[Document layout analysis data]
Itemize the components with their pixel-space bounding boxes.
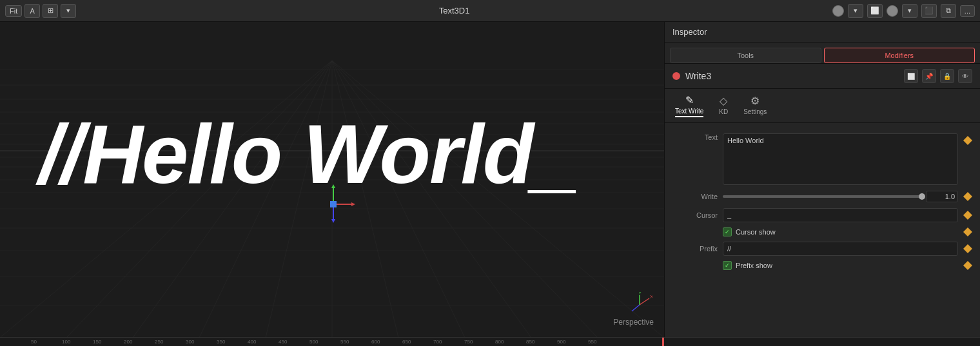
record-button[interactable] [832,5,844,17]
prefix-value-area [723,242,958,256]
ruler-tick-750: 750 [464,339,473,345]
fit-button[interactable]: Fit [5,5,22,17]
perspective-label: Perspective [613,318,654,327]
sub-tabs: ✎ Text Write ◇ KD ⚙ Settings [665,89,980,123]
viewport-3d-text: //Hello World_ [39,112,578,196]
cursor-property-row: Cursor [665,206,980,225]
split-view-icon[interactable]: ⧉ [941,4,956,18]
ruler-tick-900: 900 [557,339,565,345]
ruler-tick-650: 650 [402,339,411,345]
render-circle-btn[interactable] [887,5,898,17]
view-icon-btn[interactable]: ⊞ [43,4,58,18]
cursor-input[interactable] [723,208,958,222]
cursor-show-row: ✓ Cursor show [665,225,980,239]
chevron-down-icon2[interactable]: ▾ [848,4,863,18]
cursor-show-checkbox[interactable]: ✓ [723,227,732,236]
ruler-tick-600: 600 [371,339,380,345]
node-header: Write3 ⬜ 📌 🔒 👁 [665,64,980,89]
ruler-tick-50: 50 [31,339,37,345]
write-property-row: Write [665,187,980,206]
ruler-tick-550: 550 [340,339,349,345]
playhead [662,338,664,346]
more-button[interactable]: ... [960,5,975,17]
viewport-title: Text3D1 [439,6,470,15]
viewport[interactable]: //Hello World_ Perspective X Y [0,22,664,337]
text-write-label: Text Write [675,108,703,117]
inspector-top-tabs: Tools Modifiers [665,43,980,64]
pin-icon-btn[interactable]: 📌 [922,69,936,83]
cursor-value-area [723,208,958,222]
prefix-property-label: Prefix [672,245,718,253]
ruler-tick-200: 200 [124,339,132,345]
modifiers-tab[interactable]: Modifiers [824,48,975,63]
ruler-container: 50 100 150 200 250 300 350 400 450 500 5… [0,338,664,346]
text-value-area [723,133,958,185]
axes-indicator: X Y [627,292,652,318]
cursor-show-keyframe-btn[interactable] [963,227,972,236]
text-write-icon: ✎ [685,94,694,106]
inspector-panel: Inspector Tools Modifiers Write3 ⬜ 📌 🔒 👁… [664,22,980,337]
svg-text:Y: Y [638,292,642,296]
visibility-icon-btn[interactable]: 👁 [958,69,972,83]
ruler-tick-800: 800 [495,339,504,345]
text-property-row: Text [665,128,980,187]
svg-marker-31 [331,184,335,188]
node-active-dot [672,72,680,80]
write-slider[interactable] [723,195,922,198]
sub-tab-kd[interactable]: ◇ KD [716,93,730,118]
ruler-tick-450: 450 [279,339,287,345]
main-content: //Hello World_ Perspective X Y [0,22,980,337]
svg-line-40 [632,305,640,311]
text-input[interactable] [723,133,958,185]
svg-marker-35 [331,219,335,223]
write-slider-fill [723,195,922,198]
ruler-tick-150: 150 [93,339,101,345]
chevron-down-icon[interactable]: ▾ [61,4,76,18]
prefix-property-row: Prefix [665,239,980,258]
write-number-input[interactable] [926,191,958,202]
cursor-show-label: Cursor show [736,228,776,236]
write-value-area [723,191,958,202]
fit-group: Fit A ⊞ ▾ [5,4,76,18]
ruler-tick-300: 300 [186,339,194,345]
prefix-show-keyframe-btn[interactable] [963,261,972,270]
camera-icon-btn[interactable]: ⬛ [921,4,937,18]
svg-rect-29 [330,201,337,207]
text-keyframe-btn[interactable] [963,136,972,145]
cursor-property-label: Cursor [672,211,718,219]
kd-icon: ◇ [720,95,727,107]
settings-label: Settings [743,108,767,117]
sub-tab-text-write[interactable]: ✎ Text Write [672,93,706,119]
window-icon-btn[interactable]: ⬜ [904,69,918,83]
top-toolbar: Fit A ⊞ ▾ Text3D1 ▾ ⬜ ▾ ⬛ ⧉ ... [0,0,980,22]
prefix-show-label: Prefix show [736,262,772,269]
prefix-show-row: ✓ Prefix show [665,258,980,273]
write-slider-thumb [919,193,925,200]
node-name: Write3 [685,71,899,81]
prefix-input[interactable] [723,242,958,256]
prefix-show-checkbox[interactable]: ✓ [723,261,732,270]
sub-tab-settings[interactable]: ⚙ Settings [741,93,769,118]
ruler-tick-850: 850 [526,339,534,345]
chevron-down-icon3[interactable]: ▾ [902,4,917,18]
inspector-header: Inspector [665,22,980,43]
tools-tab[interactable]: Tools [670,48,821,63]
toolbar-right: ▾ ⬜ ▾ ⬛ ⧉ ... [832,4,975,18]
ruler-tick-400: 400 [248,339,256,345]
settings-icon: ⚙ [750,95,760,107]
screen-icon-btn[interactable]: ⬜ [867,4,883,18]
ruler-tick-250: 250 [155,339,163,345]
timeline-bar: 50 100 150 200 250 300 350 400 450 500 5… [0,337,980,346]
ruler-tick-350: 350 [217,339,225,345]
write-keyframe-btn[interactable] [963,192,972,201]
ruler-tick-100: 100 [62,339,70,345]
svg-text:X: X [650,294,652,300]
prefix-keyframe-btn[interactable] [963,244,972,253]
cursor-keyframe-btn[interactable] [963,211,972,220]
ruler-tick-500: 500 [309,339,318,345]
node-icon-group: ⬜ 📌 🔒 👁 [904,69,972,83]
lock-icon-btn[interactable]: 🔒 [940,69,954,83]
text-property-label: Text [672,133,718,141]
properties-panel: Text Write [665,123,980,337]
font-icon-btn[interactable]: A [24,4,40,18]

Task objective:
Transcribe all of the records above exactly; no image should appear in what you write.

Response to the exercise:
Itemize the components with their pixel-space bounding boxes.
record-button[interactable] [832,5,844,17]
prefix-value-area [723,242,958,256]
ruler-tick-750: 750 [464,339,473,345]
fit-button[interactable]: Fit [5,5,22,17]
perspective-label: Perspective [613,318,654,327]
sub-tabs: ✎ Text Write ◇ KD ⚙ Settings [665,89,980,123]
viewport-3d-text: //Hello World_ [39,112,578,196]
cursor-property-row: Cursor [665,206,980,225]
split-view-icon[interactable]: ⧉ [941,4,956,18]
ruler-tick-900: 900 [557,339,565,345]
ruler-tick-650: 650 [402,339,411,345]
render-circle-btn[interactable] [887,5,898,17]
view-icon-btn[interactable]: ⊞ [43,4,58,18]
cursor-input[interactable] [723,208,958,222]
cursor-show-row: ✓ Cursor show [665,225,980,239]
chevron-down-icon2[interactable]: ▾ [848,4,863,18]
cursor-show-checkbox[interactable]: ✓ [723,227,732,236]
ruler-tick-600: 600 [371,339,380,345]
node-header: Write3 ⬜ 📌 🔒 👁 [665,64,980,89]
ruler-tick-50: 50 [31,339,37,345]
write-property-row: Write [665,187,980,206]
ruler-tick-550: 550 [340,339,349,345]
playhead [662,338,664,346]
more-button[interactable]: ... [960,5,975,17]
viewport-title: Text3D1 [439,6,470,15]
viewport[interactable]: //Hello World_ Perspective X Y [0,22,664,337]
text-write-label: Text Write [675,108,703,117]
inspector-top-tabs: Tools Modifiers [665,43,980,64]
pin-icon-btn[interactable]: 📌 [922,69,936,83]
cursor-value-area [723,208,958,222]
prefix-property-label: Prefix [672,245,718,253]
ruler-tick-200: 200 [124,339,132,345]
modifiers-tab[interactable]: Modifiers [824,48,975,63]
ruler-container: 50 100 150 200 250 300 350 400 450 500 5… [0,338,664,346]
text-value-area [723,133,958,185]
axes-indicator: X Y [627,292,652,318]
cursor-show-keyframe-btn[interactable] [963,227,972,236]
text-write-icon: ✎ [685,94,694,106]
inspector-panel: Inspector Tools Modifiers Write3 ⬜ 📌 🔒 👁… [664,22,980,337]
svg-text:Y: Y [638,292,642,296]
visibility-icon-btn[interactable]: 👁 [958,69,972,83]
ruler-tick-800: 800 [495,339,504,345]
text-property-row: Text [665,128,980,187]
svg-marker-31 [331,184,335,188]
node-active-dot [672,72,680,80]
write-slider[interactable] [723,195,922,198]
sub-tab-kd[interactable]: ◇ KD [716,93,730,118]
ruler-tick-450: 450 [279,339,287,345]
main-content: //Hello World_ Perspective X Y [0,22,980,337]
svg-line-40 [632,305,640,311]
text-input[interactable] [723,133,958,185]
svg-marker-35 [331,219,335,223]
write-slider-fill [723,195,922,198]
ruler-tick-150: 150 [93,339,101,345]
chevron-down-icon[interactable]: ▾ [61,4,76,18]
prefix-property-row: Prefix [665,239,980,258]
write-number-input[interactable] [926,191,958,202]
cursor-show-label: Cursor show [736,228,776,236]
write-value-area [723,191,958,202]
fit-group: Fit A ⊞ ▾ [5,4,76,18]
ruler-tick-300: 300 [186,339,194,345]
prefix-show-keyframe-btn[interactable] [963,261,972,270]
camera-icon-btn[interactable]: ⬛ [921,4,937,18]
svg-rect-29 [330,201,337,207]
text-keyframe-btn[interactable] [963,136,972,145]
cursor-property-label: Cursor [672,211,718,219]
kd-icon: ◇ [720,95,727,107]
settings-label: Settings [743,108,767,117]
sub-tab-text-write[interactable]: ✎ Text Write [672,93,706,119]
window-icon-btn[interactable]: ⬜ [904,69,918,83]
top-toolbar: Fit A ⊞ ▾ Text3D1 ▾ ⬜ ▾ ⬛ ⧉ ... [0,0,980,22]
prefix-show-label: Prefix show [736,262,772,269]
prefix-show-row: ✓ Prefix show [665,258,980,273]
write-slider-thumb [919,193,925,200]
node-name: Write3 [685,71,899,81]
prefix-input[interactable] [723,242,958,256]
prefix-show-checkbox[interactable]: ✓ [723,261,732,270]
sub-tab-settings[interactable]: ⚙ Settings [741,93,769,118]
ruler-tick-850: 850 [526,339,534,345]
chevron-down-icon3[interactable]: ▾ [902,4,917,18]
inspector-header: Inspector [665,22,980,43]
tools-tab[interactable]: Tools [670,48,821,63]
toolbar-right: ▾ ⬜ ▾ ⬛ ⧉ ... [832,4,975,18]
ruler-tick-400: 400 [248,339,256,345]
settings-icon: ⚙ [750,95,760,107]
screen-icon-btn[interactable]: ⬜ [867,4,883,18]
ruler-tick-250: 250 [155,339,163,345]
timeline-bar: 50 100 150 200 250 300 350 400 450 500 5… [0,337,980,346]
ruler-tick-350: 350 [217,339,225,345]
write-keyframe-btn[interactable] [963,192,972,201]
ruler-tick-100: 100 [62,339,70,345]
svg-text:X: X [650,294,652,300]
prefix-keyframe-btn[interactable] [963,244,972,253]
cursor-keyframe-btn[interactable] [963,211,972,220]
ruler-tick-500: 500 [309,339,318,345]
node-icon-group: ⬜ 📌 🔒 👁 [904,69,972,83]
lock-icon-btn[interactable]: 🔒 [940,69,954,83]
text-property-label: Text [672,133,718,141]
properties-panel: Text Write [665,123,980,337]
font-icon-btn[interactable]: A [24,4,40,18]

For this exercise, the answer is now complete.